I’m at the Nike Nationals girls basketball tournament. It is the biggest tournament of the year for high school girls' basketball. The best of the best players and college coaches are competing for scholarship opportunities and rankings.
Do you want to know the statement I hear the most? “They have to want it more than I do.”
I hear that from both coaches and parents. They are frustrated that they seem to want more for their athletes than their athletes want for themselves.
And they are right. Former NFL player and ESPN analyst David Pollack said, “There is only one person in the end who will determine if your kid will be great, and that is your kid - not you. Only your kid can decide if they will be great.”
So, what can we do? Kobe Bryant said:
“We have to try to put them in different things and expose them to as many things as possible, and then see if there is one thing that connects with them.
Because if it does, you don’t have to tell them to do it.
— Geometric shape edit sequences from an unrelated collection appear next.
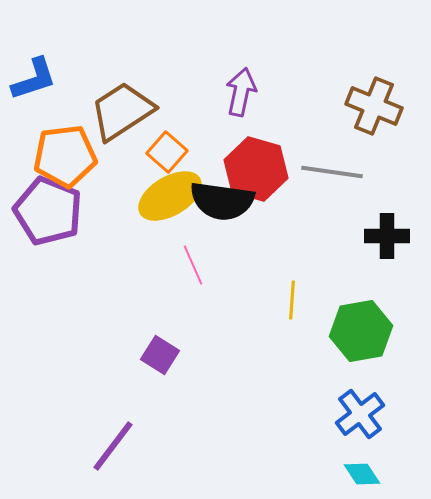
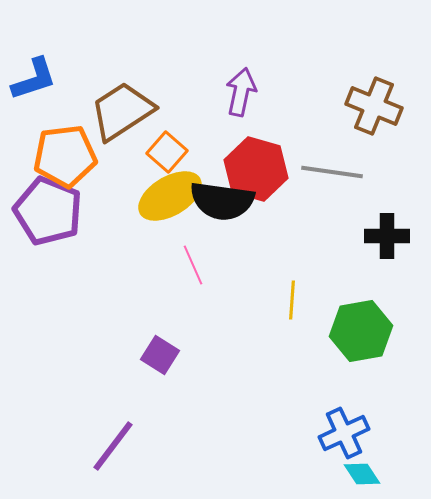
blue cross: moved 16 px left, 19 px down; rotated 12 degrees clockwise
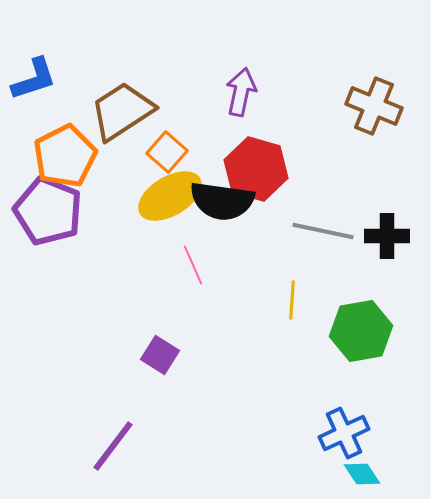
orange pentagon: rotated 20 degrees counterclockwise
gray line: moved 9 px left, 59 px down; rotated 4 degrees clockwise
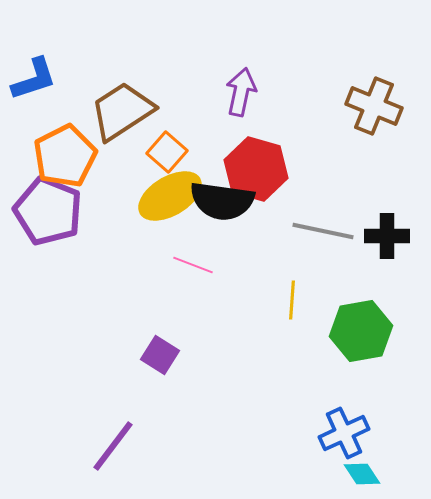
pink line: rotated 45 degrees counterclockwise
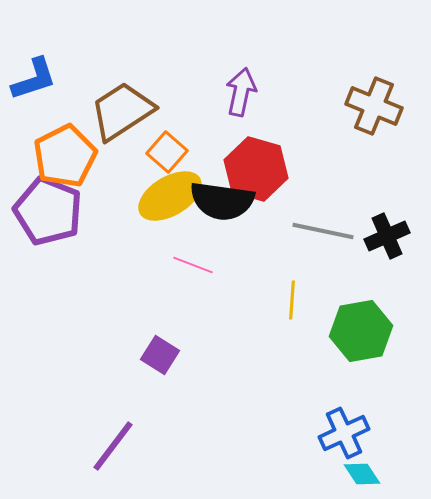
black cross: rotated 24 degrees counterclockwise
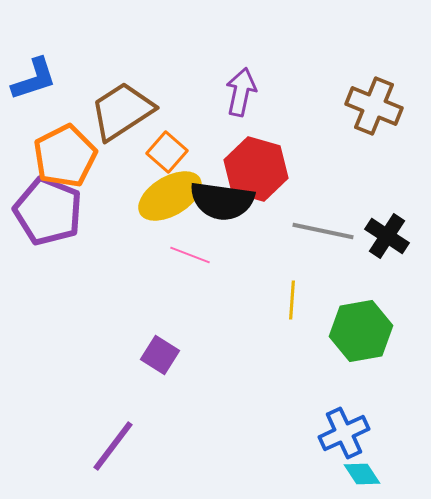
black cross: rotated 33 degrees counterclockwise
pink line: moved 3 px left, 10 px up
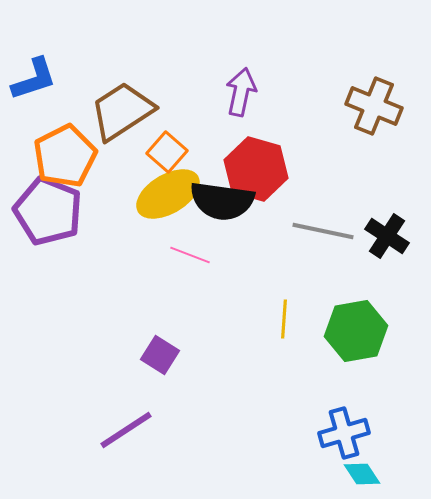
yellow ellipse: moved 2 px left, 2 px up
yellow line: moved 8 px left, 19 px down
green hexagon: moved 5 px left
blue cross: rotated 9 degrees clockwise
purple line: moved 13 px right, 16 px up; rotated 20 degrees clockwise
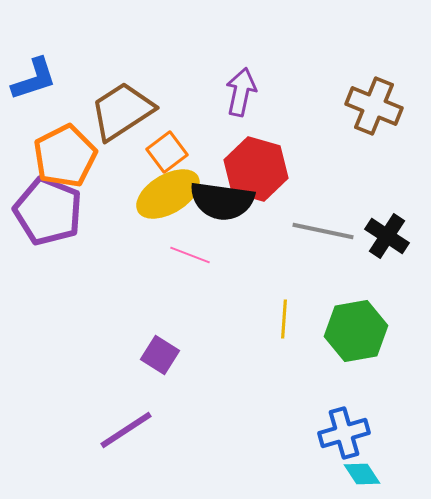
orange square: rotated 12 degrees clockwise
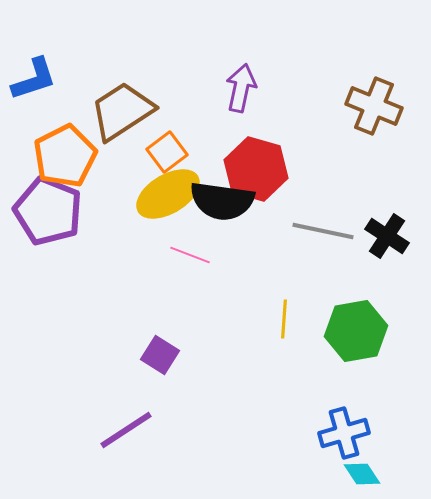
purple arrow: moved 4 px up
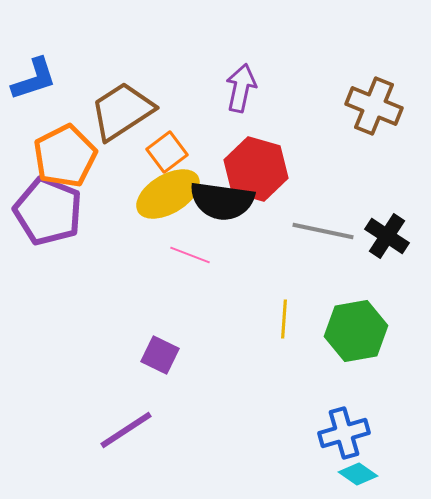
purple square: rotated 6 degrees counterclockwise
cyan diamond: moved 4 px left; rotated 21 degrees counterclockwise
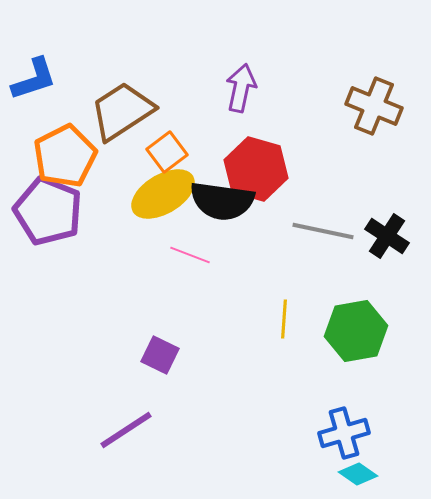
yellow ellipse: moved 5 px left
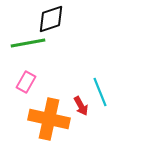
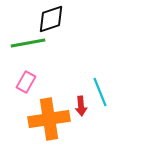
red arrow: rotated 24 degrees clockwise
orange cross: rotated 21 degrees counterclockwise
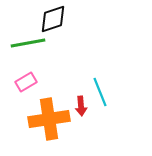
black diamond: moved 2 px right
pink rectangle: rotated 30 degrees clockwise
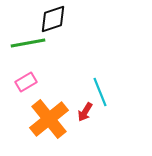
red arrow: moved 4 px right, 6 px down; rotated 36 degrees clockwise
orange cross: rotated 30 degrees counterclockwise
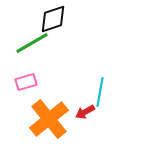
green line: moved 4 px right; rotated 20 degrees counterclockwise
pink rectangle: rotated 15 degrees clockwise
cyan line: rotated 32 degrees clockwise
red arrow: rotated 30 degrees clockwise
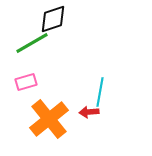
red arrow: moved 4 px right; rotated 24 degrees clockwise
If they have that passion, they’ll go off and do it on their own because it’s just fun and they would rather do that than anything else.
As parents, it’s our job to expose them to as many things as possible and see which one they gravitate to the most.”
One of my goals is to expose my girls to as many different experiences, on and off the court, as possible to see what they connect with. On the court, taking younger girls to see college and WNBA female athletes can connect with them and inspire them in ways that my words can’t. Hopefully, one of those connections will set something off inside of them and that will motivate them to work hard without needing me to push them.
Hopefully, the experience that we connect them with off the court will inspire them to do things outside of basketball that can stick when they are done playing.
What experiences do you create for your kids or expose them to help them unlock passions in their lives?